Yes, there are loads of familiar tropes in these stories. Are they independent inventions or did they draw from each other? I don't know enough folklore research to know, but I guess that most of the time the answer is "Probably both, but we don't really know." Different cultures were separated, but not that separated, and travellers spread stories as they go.
I enjoyed the Second Dervish's tale more: it had ups and downs, while the First Dervish's tale was a constant run of misfortune.
> Also - more Mesopotamian roots are revealed in the sentiment that the city is good, and the countryside bad. Also in that the king will be the saviour.
James C Scott argues that we should see this as a common response countering problems rooted in 1) Urbanization, e.g. increased transmission of disease, 2) Overreliance on agriculture which is labour intensive, leading to 2a) Loss of leisure time due to the structural division of work into classes who support others (the loss of leisure happens to both sides), 2b) Increased vulnerability to famine due to loss of mobility etc. when climate or environment changes.
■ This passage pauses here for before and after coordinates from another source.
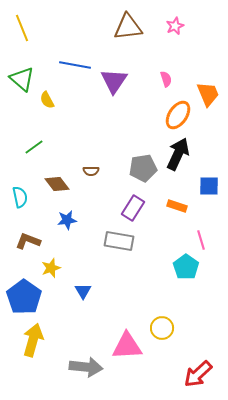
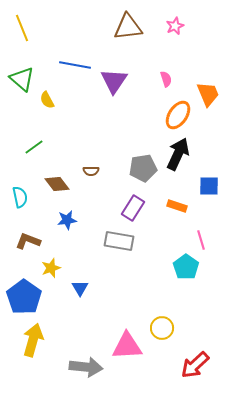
blue triangle: moved 3 px left, 3 px up
red arrow: moved 3 px left, 9 px up
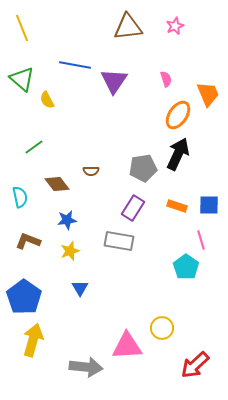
blue square: moved 19 px down
yellow star: moved 19 px right, 17 px up
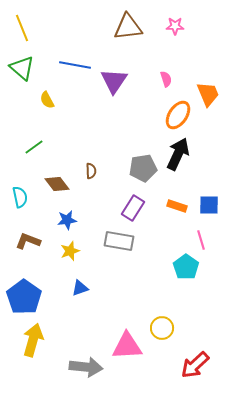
pink star: rotated 24 degrees clockwise
green triangle: moved 11 px up
brown semicircle: rotated 91 degrees counterclockwise
blue triangle: rotated 42 degrees clockwise
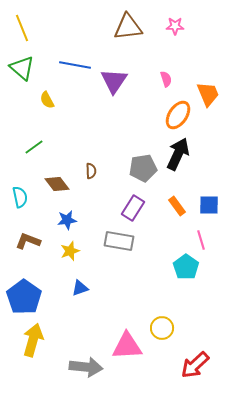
orange rectangle: rotated 36 degrees clockwise
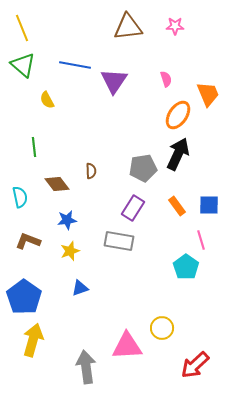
green triangle: moved 1 px right, 3 px up
green line: rotated 60 degrees counterclockwise
gray arrow: rotated 104 degrees counterclockwise
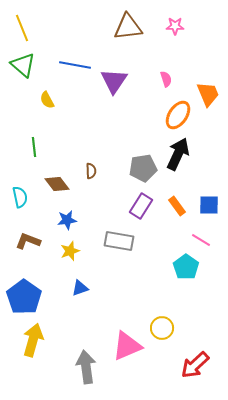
purple rectangle: moved 8 px right, 2 px up
pink line: rotated 42 degrees counterclockwise
pink triangle: rotated 20 degrees counterclockwise
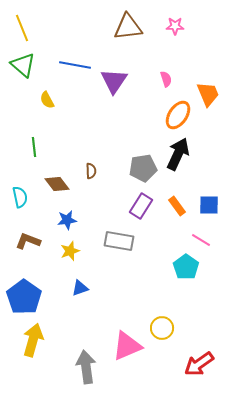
red arrow: moved 4 px right, 1 px up; rotated 8 degrees clockwise
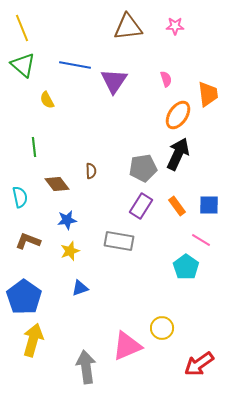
orange trapezoid: rotated 16 degrees clockwise
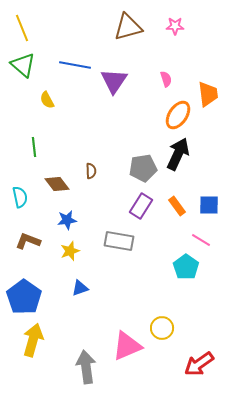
brown triangle: rotated 8 degrees counterclockwise
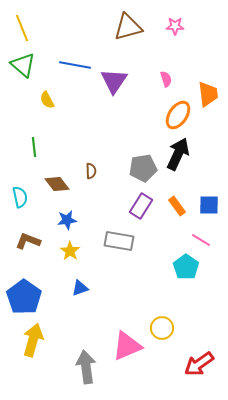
yellow star: rotated 18 degrees counterclockwise
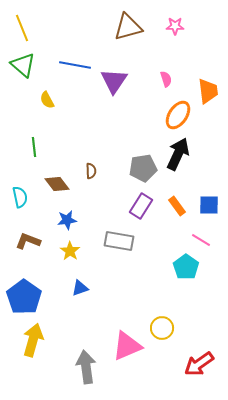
orange trapezoid: moved 3 px up
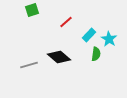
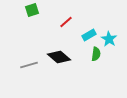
cyan rectangle: rotated 16 degrees clockwise
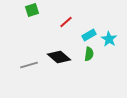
green semicircle: moved 7 px left
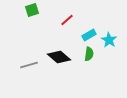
red line: moved 1 px right, 2 px up
cyan star: moved 1 px down
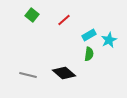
green square: moved 5 px down; rotated 32 degrees counterclockwise
red line: moved 3 px left
cyan star: rotated 14 degrees clockwise
black diamond: moved 5 px right, 16 px down
gray line: moved 1 px left, 10 px down; rotated 30 degrees clockwise
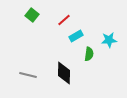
cyan rectangle: moved 13 px left, 1 px down
cyan star: rotated 21 degrees clockwise
black diamond: rotated 50 degrees clockwise
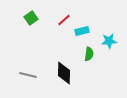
green square: moved 1 px left, 3 px down; rotated 16 degrees clockwise
cyan rectangle: moved 6 px right, 5 px up; rotated 16 degrees clockwise
cyan star: moved 1 px down
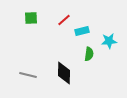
green square: rotated 32 degrees clockwise
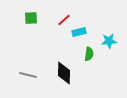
cyan rectangle: moved 3 px left, 1 px down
I think these problems were first dealt with through a mythological reasoning based on a sacred and sacrificial agent-object, which I think was gradually symbolized and structured into an intentional political system of kingship.
What do you think is the relation between Mesopotamia and Egypt?
I found this an interesting idea to explore! You could probably argue that the biblical story of Job fits your "Arabic" pattern, once again pushing this storytelling motif back into the ancient world. And of course the European tradition from the late Roman period onwards has already been influenced via the Bible from the ancient near east, so yo'd kind of expect cross-fertilisation to have taken place.
So I was wondering about classical Greek myths, a lot of which seem to involve a person running foul of one or other god (usually by making some unkind or overly proud statement) and having to cope with the consequences, which might last years or even be life-long (eg turned into an animal or whatever).